6. Really? Is that because the rationals are basically made of quotients of integers? I would think that the ratioanls have more cardinality because for any numerator you choose from the integers, you can have an infinite number of denominators....obviously I'm wrong, but where?

P.S. you have whizzed your way through about 4 maths posts in the time it takes me to think about 1!

7. Originally Posted by serpicojr
You're right. Do you know anything about different levels of infinity? Anyway, I'd love to see your proof.
Yeah, I understand the concept of the hierarchy of Infinity.

My proof is actually much longer and complex but I shortened it down to the bare minimum :

U <=> Irrational number

√(2) + n = U where n∈R
Because "n" can be any real number, there will always be a one-to-one relationship between any real number and "U".
But because there are more irrational number (i.e. √(3), √(6)-1, etc...), the amount of irrational numbers is much greater than the amount of rational numbers.

Ask me if you need any clarification.
btw check out this img I made recently:

(8/9 should be colored gray)

This image is unrelated to my previous proof but it shows how limited the rational numbers actually are.

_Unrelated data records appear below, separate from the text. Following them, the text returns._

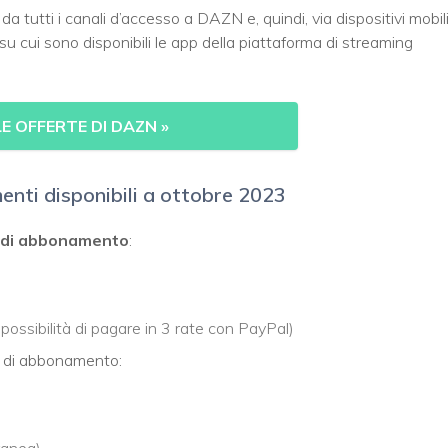
a tutti i canali d’accesso a DAZN e, quindi, via dispositivi mobili
i su cui sono disponibili le app della piattaforma di streaming
LE OFFERTE DI DAZN
»
nti disponibili a ottobre 2023
i di abbonamento
:
ossibilità di pagare in 3 rate con PayPal)
ni di abbonamento:
ranea)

The blue colored boxes are the ones that cancel out because they can be simplified.

- Nishant Shukla

8. Originally Posted by bit4bit
Really? Is that because the rationals are basically made of quotients of integers? I would think that the ratioanls have more cardinality because for any numerator you choose from the integers, you can have an infinite number of denominators....obviously I'm wrong, but where?

let [R] = any rational number
let [IR] = any irrational number

[R] = -∞ ..., -1, 0, 1, 2, 3... ∞
[IR] = √2 , √3 , √5 , √6 ...∞
In the above there are clearly more [R] than [IR]
[R] wins
---

[R]/1,2,3,4,5,6......∞ (infinite rational nums)
[IR]/1,2,3,4,5,6......∞ (infinite irrational nums)

now we can ignore the 2 previous facts in determining which is bigger because the one-to-one relationship cancels out.
Its a tie
---

[R]*(-∞...2,3,4,5,6,7.......∞) ∈ [R] (because we already defined [R] above)
however, [IR]*(-∞...2,3,4,5.......∞) = new [IR] number.

therefore in this case, there are clearly A LOT more [IR] than [R]
[IR] wins by a lot

---

[R]+(-∞...2,3,4,5,6,7.......∞) ∈ [R] (because we already defined [R] above)
however, [IR]+(-∞...2,3,4,5.......∞) = new [IR] number.

in this case again there are more [IR] than [R]
[IR] wins by a lot again

---

So far [IR] is winning.

it goes on and there should be more [IR] than [R]

-- Nishant Shukla

9. Originally Posted by bit4bit
Really? Is that because the rationals are basically made of quotients of integers? I would think that the ratioanls have more cardinality because for any numerator you choose from the integers, you can have an infinite number of denominators....obviously I'm wrong, but where?
That's the tricky thing about infinite cardinals--an infinite cardinal times itself is the same cardinal. Here's why the rationals and whole numbers have the same cardinality.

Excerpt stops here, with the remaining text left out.